I sat last night with a bag of Jacobs Wool , hand picking the little bits out and fluffing the wool for carding ....

I am either
... a perfectionist trying to get it ALL out .....

... impatient , as this takes a looooong time .....:yawn:

... unawares there is an EASIER way !!! :hysterical:

What do YOU do ?!?!


----------



## Forerunner (Mar 23, 2007)

There is the challenge, indeed.
Suint bath, multiple rinsings and a lot of combing/carding for the tougher ones.....

That said, I have found several yarn brands, particularly a couple from Canada :huh: that seem to pride themselves categorically by the degree of vm they leave in the finished yarn. :grit:


----------



## gone-a-milkin (Mar 4, 2007)

I use a slicker brush.
Grab a dirty lock and twist it in the middle.
Pinch it tight between my fingers and brush one half out.
Once it is all fanned out I give it a shake.
Turn the lock around and do the same to the other end.

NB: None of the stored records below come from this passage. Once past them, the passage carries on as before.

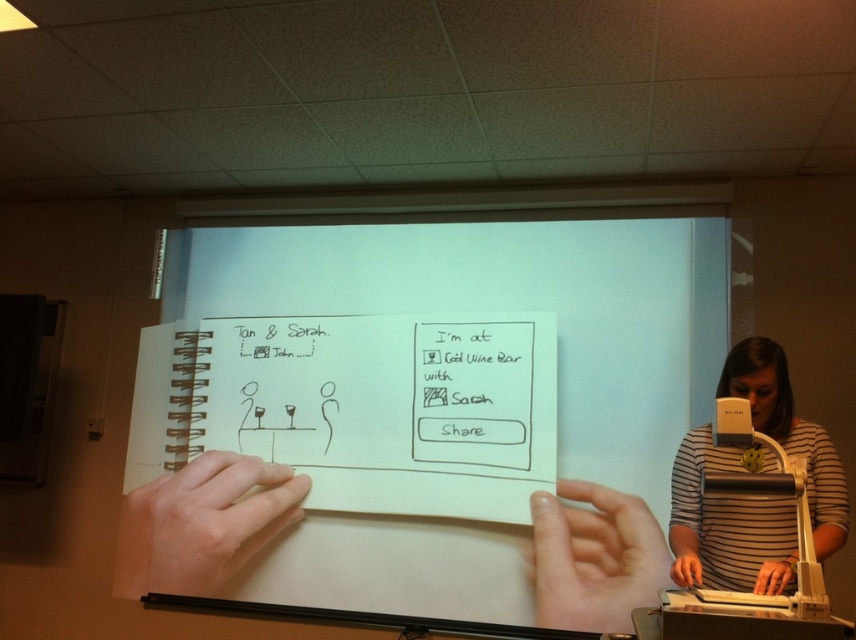 You are a GUI agent. You are given a task and a screenshot of the screen. Output one action in this format:
    pyautogui.click(x=<x>, y=<y>)
    Task: Click on the white paper notebook at center
    
    Given the screenshot: What is the action you would take?
    pyautogui.click(x=360, y=406)

Does striped cotton shirt at lower right appear over white paper notepad at lower right?

Yes.

Is point (729, 516) positioned before point (718, 604)?

No, it is behind (718, 604).

The height and width of the screenshot is (640, 856). I want to click on striped cotton shirt at lower right, so click(x=721, y=522).

The image size is (856, 640). What do you see at coordinates (203, 524) in the screenshot?
I see `pale skin at center` at bounding box center [203, 524].

Is point (167, 563) closer to camera compared to point (788, 566)?

No, (167, 563) is further to viewer.

Locate an element on the screen. This screenshot has width=856, height=640. pale skin at center is located at coordinates pos(203,524). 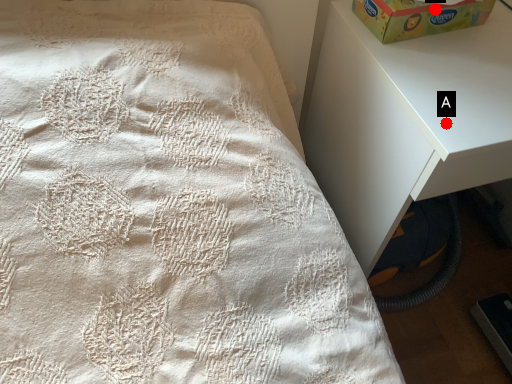 Question: Two points are circled on the image, labeled by A and B beside each circle. Which point is closer to the camera?

Choices:
 (A) A is closer
 (B) B is closer

Answer: (A) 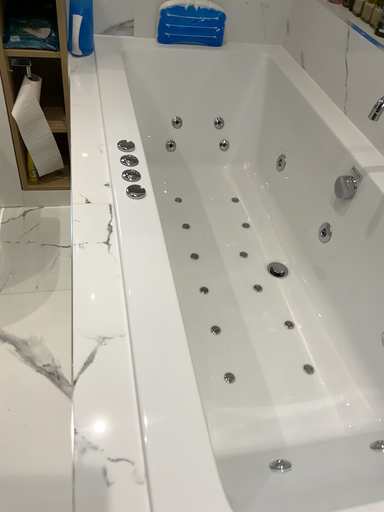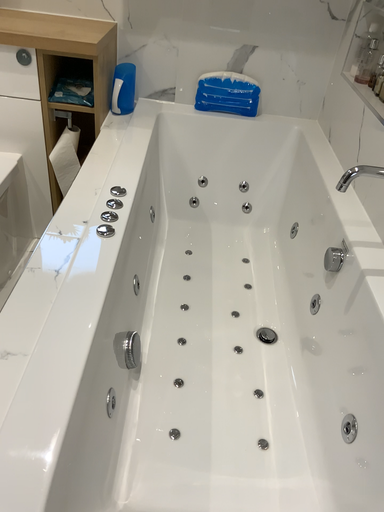 Question: How did the camera likely rotate when shooting the video?

Choices:
 (A) rotated upward
 (B) rotated downward

Answer: (A) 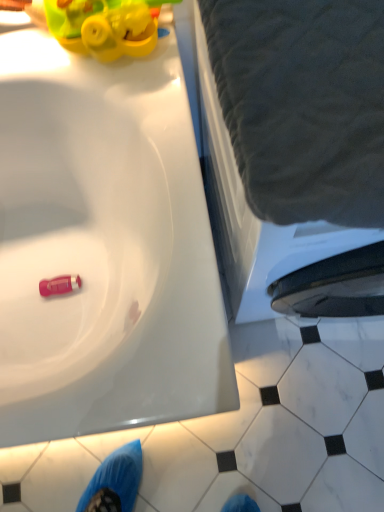 Question: Is pink rubber toy at lower left placed right next to white marble tile at lower right?

Choices:
 (A) no
 (B) yes

Answer: (A)

Question: Is pink rubber toy at lower left shorter than white marble tile at lower right?

Choices:
 (A) yes
 (B) no

Answer: (B)

Question: Is pink rubber toy at lower left not near white marble tile at lower right?

Choices:
 (A) no
 (B) yes

Answer: (A)

Question: Considering the relative sizes of pink rubber toy at lower left and white marble tile at lower right in the image provided, is pink rubber toy at lower left wider than white marble tile at lower right?

Choices:
 (A) no
 (B) yes

Answer: (A)

Question: Can white marble tile at lower right be found inside pink rubber toy at lower left?

Choices:
 (A) yes
 (B) no

Answer: (B)

Question: Does pink rubber toy at lower left have a greater height compared to white marble tile at lower right?

Choices:
 (A) yes
 (B) no

Answer: (A)

Question: Are pink rubber toy at lower left and gray fabric at upper right beside each other?

Choices:
 (A) yes
 (B) no

Answer: (B)

Question: Is pink rubber toy at lower left located outside gray fabric at upper right?

Choices:
 (A) yes
 (B) no

Answer: (A)

Question: From a real-world perspective, is pink rubber toy at lower left on gray fabric at upper right?

Choices:
 (A) no
 (B) yes

Answer: (A)

Question: From the image's perspective, is pink rubber toy at lower left beneath gray fabric at upper right?

Choices:
 (A) no
 (B) yes

Answer: (B)

Question: Considering the relative positions of pink rubber toy at lower left and gray fabric at upper right in the image provided, is pink rubber toy at lower left to the left of gray fabric at upper right from the viewer's perspective?

Choices:
 (A) no
 (B) yes

Answer: (B)

Question: Is pink rubber toy at lower left thinner than gray fabric at upper right?

Choices:
 (A) yes
 (B) no

Answer: (A)

Question: Does white marble tile at lower right contain pink rubber toy at lower left?

Choices:
 (A) no
 (B) yes

Answer: (A) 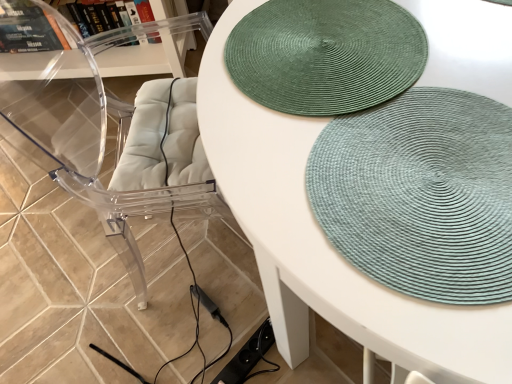 Question: Is transparent acrylic swivel chair at left not within green woven placemat at upper center?

Choices:
 (A) no
 (B) yes

Answer: (B)

Question: From a real-world perspective, does transparent acrylic swivel chair at left sit lower than green woven placemat at upper center?

Choices:
 (A) no
 (B) yes

Answer: (A)

Question: Is transparent acrylic swivel chair at left taller than green woven placemat at upper center?

Choices:
 (A) no
 (B) yes

Answer: (B)

Question: From the image's perspective, does transparent acrylic swivel chair at left appear higher than green woven placemat at upper center?

Choices:
 (A) no
 (B) yes

Answer: (B)

Question: From the image's perspective, is transparent acrylic swivel chair at left below green woven placemat at upper center?

Choices:
 (A) yes
 (B) no

Answer: (B)

Question: Considering the relative positions of green woven mat at upper right, the first mat in the bottom-to-top sequence, and green woven mat at upper center, the 2th mat ordered from the bottom, in the image provided, is green woven mat at upper right, the first mat in the bottom-to-top sequence, to the left or to the right of green woven mat at upper center, the 2th mat ordered from the bottom,?

Choices:
 (A) left
 (B) right

Answer: (B)

Question: From a real-world perspective, relative to green woven mat at upper center, the 2th mat ordered from the bottom, is green woven mat at upper right, marked as the second mat in a top-to-bottom arrangement, vertically above or below?

Choices:
 (A) above
 (B) below

Answer: (B)

Question: Is green woven mat at upper right, the first mat in the bottom-to-top sequence, taller or shorter than green woven mat at upper center, which is the first mat from top to bottom?

Choices:
 (A) short
 (B) tall

Answer: (B)

Question: Considering the positions of green woven mat at upper right, the first mat in the bottom-to-top sequence, and green woven mat at upper center, the 2th mat ordered from the bottom, in the image, is green woven mat at upper right, the first mat in the bottom-to-top sequence, wider or thinner than green woven mat at upper center, the 2th mat ordered from the bottom,?

Choices:
 (A) thin
 (B) wide

Answer: (B)

Question: In terms of width, does transparent acrylic swivel chair at left look wider or thinner when compared to green woven mat at upper center, which is the first mat from top to bottom?

Choices:
 (A) wide
 (B) thin

Answer: (A)

Question: Considering their positions, is transparent acrylic swivel chair at left located in front of or behind green woven mat at upper center, the 2th mat ordered from the bottom?

Choices:
 (A) front
 (B) behind

Answer: (A)

Question: From the image's perspective, is transparent acrylic swivel chair at left above or below green woven mat at upper center, which is the first mat from top to bottom?

Choices:
 (A) above
 (B) below

Answer: (B)

Question: From a real-world perspective, is transparent acrylic swivel chair at left above or below green woven mat at upper center, which is the first mat from top to bottom?

Choices:
 (A) above
 (B) below

Answer: (B)

Question: Is transparent acrylic swivel chair at left wider or thinner than transparent plastic shelf at upper left?

Choices:
 (A) wide
 (B) thin

Answer: (A)

Question: Considering their positions, is transparent acrylic swivel chair at left located in front of or behind transparent plastic shelf at upper left?

Choices:
 (A) front
 (B) behind

Answer: (A) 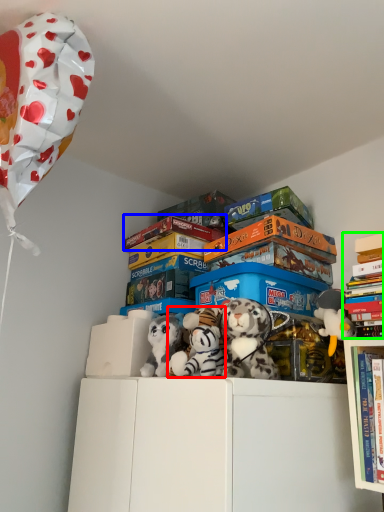 Question: Estimate the real-world distances between objects in this image. Which object is closer to toy (highlighted by a red box), book (highlighted by a blue box) or book (highlighted by a green box)?

Choices:
 (A) book
 (B) book

Answer: (B) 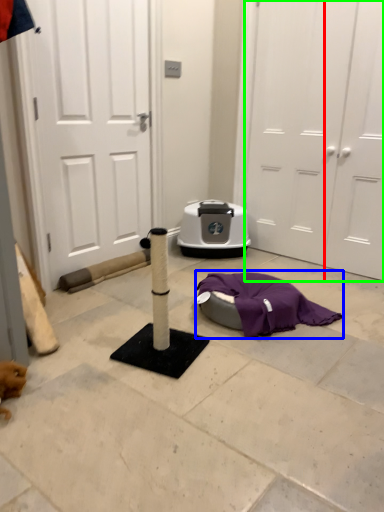 Question: Which object is positioned closest to door (highlighted by a red box)? Select from blanket (highlighted by a blue box) and door (highlighted by a green box).

Choices:
 (A) blanket
 (B) door

Answer: (B) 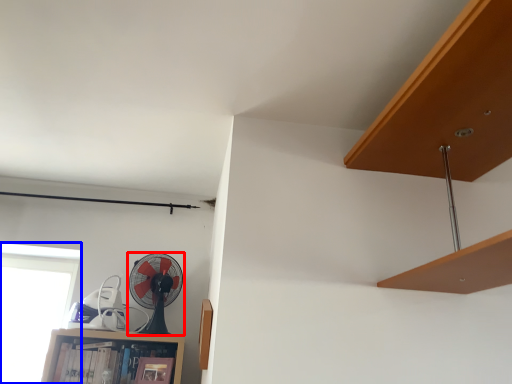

Also, if you card fairly SLOWLY, a lot of vm will fall out when the cards are coming away from eachother.
Then even more falls out while you spin.
AND even more falls out when you wash the yarn. 
Sometimes even MORE comes out after you knit the garment and wash it. :teehee:

Even mill-processed roving has some vm in it. 
I dont think you can get every speck of it out. 
At least *I* cant.


----------



## Forerunner (Mar 23, 2007)

Wind in Her Hair said:


> agreeing with everyone.......


You've stumbled across some of those pesky Canadian VM wool yarns, too ? :grouphug:


----------



## Miz Mary (Feb 15, 2003)

Ah ....ok... I dont need to get obessive ... COOL - a GOOGLE day ! I am so new to all this terminology .....but it's SO fun learning !!! Thanks guys ....Ill try carding and using a dog brush this afternoon !! So much for waiting for Tour De Fleece !!!


----------



## Happyhomemama (Jul 13, 2005)

This is good to know. I nearly make myself crazy trying to get it all out and I still.can't.get.it.all.:hair


----------



## Marchwind (May 10, 2002)

The real key to getting most of the VM out of fleeces? Check the fleece over and buy ones that have as little amount of VM as it can. Okay smart-alack response but really, I have rejected a lot of fleeces because of the amount of VM in them. Otherwise it is as everyone says. Most of it will fall out along the way, all except the tiniest bits.


----------



## Maura (Jun 6, 2004)

If there is a lot of VM in the wool I comb it first.


----------



## InHisName (Jan 26, 2006)

Good advice, Marchwind! at first, wasted lots of time on not so great fleeces, the experience was helpful- but wont do that again. Nasty stuff gets skirted, raspberries love it. Oh 2nd on wool picker! Love it for really sticking together fleeces, like mohair, as well.


----------